Short answer: the SAWbird H1’s gain is essentially fixed by its RF amplifier bias network and SAW filter — within the manufacturer’s recommended supply window (≈3.3–5.5 V) you should see the rated gain (~+40 dB at 1420 MHz) with only small changes. The vendor does not publish a detailed gain-vs-VCC curve, so any precise numbers beyond the datasheet specs require measurement.
Details and practical points
- Recommended supply: 3.3–5.5 V DC (bias-tee, USB or header). The datasheet lists 3.3 V minimum and ~5 V typical. Running it inside that range is what Nooelec guarantees.
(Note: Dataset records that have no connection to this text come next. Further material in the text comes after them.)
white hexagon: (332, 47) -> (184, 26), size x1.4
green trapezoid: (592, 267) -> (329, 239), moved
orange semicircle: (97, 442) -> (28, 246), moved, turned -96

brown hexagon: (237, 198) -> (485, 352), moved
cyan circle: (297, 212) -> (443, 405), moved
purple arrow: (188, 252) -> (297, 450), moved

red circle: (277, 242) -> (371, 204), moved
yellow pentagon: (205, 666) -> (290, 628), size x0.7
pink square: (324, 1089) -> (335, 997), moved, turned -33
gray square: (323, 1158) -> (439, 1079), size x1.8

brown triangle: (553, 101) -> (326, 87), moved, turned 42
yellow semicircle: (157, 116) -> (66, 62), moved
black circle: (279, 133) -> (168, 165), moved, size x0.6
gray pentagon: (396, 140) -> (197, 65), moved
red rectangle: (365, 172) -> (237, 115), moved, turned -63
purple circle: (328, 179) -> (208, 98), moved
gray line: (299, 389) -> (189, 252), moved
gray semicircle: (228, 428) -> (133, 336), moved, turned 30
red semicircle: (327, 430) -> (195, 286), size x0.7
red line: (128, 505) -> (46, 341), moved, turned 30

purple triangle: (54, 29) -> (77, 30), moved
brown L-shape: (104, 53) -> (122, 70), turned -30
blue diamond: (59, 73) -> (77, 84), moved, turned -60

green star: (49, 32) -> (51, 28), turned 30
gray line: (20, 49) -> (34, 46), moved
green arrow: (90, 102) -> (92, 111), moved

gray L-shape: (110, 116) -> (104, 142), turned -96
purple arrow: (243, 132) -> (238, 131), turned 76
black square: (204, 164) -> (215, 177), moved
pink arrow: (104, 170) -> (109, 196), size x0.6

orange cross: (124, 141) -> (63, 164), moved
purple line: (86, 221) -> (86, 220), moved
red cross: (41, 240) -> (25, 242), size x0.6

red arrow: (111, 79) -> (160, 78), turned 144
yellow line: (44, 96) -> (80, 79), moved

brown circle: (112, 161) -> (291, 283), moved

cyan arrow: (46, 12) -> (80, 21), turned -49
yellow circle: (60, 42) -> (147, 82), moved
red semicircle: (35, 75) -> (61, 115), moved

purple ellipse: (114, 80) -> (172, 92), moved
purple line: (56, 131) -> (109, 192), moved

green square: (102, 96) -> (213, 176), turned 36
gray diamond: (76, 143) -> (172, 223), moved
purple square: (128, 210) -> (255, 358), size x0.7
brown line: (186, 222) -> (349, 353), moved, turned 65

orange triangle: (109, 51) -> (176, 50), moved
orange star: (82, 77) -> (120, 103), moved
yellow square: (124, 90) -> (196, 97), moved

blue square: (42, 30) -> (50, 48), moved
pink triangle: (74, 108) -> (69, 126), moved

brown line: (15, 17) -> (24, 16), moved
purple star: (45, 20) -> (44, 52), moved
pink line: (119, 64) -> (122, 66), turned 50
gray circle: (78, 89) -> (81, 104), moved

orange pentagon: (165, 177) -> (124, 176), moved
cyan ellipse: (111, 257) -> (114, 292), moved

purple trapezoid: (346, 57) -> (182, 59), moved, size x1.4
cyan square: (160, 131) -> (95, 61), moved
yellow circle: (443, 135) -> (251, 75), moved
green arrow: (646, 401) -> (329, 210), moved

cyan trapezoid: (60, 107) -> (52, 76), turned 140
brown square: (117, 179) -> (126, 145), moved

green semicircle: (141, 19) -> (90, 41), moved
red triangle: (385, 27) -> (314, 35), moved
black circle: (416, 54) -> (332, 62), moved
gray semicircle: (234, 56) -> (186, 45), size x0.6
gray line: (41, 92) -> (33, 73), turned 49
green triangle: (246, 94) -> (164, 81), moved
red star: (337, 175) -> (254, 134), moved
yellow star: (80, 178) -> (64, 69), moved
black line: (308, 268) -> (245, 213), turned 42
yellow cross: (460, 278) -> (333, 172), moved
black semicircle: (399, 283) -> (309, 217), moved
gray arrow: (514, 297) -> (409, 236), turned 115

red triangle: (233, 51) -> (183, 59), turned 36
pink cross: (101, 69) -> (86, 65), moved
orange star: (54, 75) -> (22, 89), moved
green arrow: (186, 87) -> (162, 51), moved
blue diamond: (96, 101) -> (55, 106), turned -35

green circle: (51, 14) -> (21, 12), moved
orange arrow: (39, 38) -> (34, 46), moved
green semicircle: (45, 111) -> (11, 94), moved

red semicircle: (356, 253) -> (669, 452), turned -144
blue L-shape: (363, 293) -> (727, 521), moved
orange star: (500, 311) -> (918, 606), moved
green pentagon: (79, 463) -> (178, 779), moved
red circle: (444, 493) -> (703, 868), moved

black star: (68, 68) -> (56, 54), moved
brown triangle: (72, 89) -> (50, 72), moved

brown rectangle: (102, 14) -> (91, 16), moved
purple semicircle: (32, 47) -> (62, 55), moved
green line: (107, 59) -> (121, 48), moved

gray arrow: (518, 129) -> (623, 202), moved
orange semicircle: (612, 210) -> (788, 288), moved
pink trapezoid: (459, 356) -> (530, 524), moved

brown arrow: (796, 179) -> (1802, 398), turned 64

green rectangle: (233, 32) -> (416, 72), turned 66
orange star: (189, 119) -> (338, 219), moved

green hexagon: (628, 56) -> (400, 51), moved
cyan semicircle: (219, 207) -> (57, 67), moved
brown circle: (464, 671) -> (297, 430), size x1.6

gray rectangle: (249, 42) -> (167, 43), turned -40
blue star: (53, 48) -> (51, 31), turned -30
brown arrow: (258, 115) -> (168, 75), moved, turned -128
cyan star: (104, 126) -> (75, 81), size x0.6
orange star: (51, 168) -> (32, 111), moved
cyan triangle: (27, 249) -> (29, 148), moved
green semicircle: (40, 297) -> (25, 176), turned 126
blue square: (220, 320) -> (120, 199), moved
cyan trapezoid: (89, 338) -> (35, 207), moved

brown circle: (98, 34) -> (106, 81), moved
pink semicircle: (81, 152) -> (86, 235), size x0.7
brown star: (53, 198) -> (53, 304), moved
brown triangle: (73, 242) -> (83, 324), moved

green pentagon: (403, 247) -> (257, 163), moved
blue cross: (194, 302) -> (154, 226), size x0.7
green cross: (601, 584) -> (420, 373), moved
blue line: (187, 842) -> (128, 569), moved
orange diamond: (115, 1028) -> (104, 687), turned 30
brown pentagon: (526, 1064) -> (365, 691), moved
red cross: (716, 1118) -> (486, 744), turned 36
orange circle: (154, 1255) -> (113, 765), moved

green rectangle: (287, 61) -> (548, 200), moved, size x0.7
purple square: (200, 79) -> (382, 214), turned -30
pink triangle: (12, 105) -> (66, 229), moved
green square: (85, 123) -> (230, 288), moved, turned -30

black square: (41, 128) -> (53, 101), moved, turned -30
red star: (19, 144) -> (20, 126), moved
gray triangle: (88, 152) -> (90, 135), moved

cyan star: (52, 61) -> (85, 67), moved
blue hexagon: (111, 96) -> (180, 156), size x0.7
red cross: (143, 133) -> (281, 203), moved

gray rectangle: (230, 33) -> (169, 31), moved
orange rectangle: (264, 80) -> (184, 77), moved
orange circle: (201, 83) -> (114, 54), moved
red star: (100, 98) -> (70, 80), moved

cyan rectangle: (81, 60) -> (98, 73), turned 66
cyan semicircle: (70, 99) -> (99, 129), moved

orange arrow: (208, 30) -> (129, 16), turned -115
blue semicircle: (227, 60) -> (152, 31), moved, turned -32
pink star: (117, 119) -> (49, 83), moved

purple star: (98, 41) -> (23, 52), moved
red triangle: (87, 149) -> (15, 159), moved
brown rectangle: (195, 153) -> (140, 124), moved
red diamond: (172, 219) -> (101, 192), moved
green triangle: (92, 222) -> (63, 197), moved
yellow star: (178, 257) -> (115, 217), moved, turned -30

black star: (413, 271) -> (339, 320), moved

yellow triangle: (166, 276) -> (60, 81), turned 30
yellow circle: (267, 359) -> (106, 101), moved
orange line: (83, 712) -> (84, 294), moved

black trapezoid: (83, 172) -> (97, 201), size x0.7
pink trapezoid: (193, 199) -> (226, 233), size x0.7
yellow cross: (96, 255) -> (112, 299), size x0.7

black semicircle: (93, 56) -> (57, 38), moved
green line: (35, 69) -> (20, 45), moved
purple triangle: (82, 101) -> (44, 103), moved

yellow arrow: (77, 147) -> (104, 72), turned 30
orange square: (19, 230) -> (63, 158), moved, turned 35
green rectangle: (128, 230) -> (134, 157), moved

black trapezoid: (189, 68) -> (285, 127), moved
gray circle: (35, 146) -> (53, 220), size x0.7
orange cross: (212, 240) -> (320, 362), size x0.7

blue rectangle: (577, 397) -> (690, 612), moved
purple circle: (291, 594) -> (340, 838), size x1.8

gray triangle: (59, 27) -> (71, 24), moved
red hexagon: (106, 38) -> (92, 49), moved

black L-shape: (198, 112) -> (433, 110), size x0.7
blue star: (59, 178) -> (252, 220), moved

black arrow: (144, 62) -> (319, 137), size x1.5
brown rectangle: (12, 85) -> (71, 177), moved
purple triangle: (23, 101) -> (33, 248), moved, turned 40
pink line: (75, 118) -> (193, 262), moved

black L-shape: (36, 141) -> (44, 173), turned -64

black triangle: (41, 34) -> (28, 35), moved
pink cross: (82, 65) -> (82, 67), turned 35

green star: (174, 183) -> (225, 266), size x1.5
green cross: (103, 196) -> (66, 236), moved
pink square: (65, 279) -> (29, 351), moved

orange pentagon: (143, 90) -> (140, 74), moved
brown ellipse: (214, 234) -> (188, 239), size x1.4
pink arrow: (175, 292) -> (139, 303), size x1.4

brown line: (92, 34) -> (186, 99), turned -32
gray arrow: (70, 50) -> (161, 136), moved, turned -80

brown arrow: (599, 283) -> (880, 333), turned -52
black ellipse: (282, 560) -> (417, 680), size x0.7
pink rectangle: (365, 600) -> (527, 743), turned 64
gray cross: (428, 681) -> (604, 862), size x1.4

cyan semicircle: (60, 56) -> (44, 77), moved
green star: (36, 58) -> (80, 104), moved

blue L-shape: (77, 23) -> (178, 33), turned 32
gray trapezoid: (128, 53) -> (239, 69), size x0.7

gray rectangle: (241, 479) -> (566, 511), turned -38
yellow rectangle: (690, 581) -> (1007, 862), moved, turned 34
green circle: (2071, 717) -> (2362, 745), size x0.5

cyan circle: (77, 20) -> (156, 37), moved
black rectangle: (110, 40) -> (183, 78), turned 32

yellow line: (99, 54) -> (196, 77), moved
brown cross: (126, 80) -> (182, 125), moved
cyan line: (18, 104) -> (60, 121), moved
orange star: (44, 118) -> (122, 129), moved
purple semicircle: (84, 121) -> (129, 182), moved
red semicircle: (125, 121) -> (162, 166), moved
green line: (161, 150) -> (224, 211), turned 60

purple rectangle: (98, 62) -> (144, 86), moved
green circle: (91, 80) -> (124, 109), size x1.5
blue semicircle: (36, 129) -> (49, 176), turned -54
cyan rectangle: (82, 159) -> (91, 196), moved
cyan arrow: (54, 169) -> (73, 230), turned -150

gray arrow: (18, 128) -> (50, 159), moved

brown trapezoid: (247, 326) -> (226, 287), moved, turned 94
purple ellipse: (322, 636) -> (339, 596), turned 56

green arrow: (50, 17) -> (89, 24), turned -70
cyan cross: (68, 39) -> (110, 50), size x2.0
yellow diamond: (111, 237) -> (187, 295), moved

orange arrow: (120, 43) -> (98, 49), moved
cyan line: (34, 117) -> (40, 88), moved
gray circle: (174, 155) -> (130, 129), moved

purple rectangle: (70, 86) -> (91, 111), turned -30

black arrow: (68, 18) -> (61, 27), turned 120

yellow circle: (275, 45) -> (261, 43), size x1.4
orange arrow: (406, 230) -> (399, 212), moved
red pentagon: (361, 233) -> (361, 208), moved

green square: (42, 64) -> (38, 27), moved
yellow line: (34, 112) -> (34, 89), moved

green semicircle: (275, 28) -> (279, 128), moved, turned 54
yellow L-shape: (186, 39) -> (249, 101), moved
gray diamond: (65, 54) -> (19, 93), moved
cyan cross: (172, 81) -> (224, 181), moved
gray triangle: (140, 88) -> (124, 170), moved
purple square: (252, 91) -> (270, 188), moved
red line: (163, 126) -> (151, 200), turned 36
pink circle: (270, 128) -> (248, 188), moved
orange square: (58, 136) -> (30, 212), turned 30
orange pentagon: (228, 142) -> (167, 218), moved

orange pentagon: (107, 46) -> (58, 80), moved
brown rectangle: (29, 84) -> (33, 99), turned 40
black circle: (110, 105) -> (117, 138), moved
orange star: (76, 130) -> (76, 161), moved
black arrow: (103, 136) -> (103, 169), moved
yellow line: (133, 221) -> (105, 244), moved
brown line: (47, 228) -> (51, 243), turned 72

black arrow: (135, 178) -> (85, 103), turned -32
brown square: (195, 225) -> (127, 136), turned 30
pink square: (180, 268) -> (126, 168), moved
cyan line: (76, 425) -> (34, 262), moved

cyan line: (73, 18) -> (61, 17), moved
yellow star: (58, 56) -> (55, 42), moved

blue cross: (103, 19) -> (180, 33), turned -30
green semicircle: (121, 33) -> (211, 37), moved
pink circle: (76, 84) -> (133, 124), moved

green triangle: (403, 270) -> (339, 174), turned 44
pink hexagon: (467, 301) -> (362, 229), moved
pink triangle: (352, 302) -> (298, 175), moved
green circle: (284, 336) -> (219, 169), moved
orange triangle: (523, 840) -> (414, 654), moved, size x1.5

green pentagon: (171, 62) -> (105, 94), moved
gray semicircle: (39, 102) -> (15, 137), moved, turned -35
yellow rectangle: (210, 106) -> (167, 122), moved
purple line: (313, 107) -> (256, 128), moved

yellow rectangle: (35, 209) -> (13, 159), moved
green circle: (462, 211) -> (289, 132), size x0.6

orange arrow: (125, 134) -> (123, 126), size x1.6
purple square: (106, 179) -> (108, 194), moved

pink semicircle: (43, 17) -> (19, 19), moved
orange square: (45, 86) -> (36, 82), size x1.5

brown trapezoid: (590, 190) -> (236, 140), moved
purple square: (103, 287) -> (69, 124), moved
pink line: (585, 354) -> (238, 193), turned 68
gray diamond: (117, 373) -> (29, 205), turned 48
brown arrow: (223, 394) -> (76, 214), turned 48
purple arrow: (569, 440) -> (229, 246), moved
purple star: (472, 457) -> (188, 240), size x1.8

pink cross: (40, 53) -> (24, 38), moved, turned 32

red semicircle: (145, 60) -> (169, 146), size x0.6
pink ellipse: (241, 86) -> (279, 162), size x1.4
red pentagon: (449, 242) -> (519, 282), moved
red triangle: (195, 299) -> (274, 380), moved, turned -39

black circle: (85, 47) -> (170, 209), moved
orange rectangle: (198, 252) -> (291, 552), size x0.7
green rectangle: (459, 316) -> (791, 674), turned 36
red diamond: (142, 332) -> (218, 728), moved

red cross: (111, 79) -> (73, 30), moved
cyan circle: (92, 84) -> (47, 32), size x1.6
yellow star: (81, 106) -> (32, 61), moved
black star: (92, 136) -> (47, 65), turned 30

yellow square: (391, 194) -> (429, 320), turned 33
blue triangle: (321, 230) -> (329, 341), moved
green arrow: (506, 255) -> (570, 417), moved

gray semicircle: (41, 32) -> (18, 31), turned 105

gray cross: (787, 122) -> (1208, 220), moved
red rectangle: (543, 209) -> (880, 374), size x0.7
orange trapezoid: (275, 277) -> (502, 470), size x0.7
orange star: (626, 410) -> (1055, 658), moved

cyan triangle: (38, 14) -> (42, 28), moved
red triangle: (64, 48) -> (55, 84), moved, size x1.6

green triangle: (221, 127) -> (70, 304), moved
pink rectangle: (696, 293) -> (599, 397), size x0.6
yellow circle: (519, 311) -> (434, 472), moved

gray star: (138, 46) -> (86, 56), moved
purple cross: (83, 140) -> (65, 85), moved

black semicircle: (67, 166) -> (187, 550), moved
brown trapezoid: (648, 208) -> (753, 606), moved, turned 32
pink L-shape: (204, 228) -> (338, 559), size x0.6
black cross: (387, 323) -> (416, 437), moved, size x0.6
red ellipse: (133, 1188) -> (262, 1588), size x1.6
- Nominal gain & noise: the module is specified at roughly +40 dB gain (around 1.420 GHz) with an ultra-low noise figure — that is the figure you should expect when powered in the recommended range.
- Below the minimum voltage: if VCC drops under the recommended minimum (≈3.3 V) the amplifier biasing will be off and gain will fall — possibly rapidly — and noise performance will degrade.
- Above the recommended voltage: the unit may tolerate higher voltages for short periods (Nooelec notes overvoltage protection and that units “should still work” up to higher voltages), but long-term operation above 5.5 V is not recommended (may reduce lifetime or void warranty).
- RF input level matters separately: the amplifier’s linearity (compression, intermodulation) depends on RF input power, not supply voltage. The datasheet shows an input-power guidance (Pin ≤ 0 dBm typical) — very strong signals will compress the gain regardless of VCC.
If you want a precise gain-vs-VCC curve (recommended)
- Feed a stable, calibrated CW or swept signal at 1420 MHz (use a signal generator).
- Measure output power on a spectrum analyzer (or an SDR with a calibrated attenuator and known reference).
- Record gain = Pout − Pin while stepping VCC across the range (e.g. 2.5 V → 6.0 V in 0.1–0.5 V steps).
- Watch for current draw changes or abnormal heating (signs of overvoltage stress).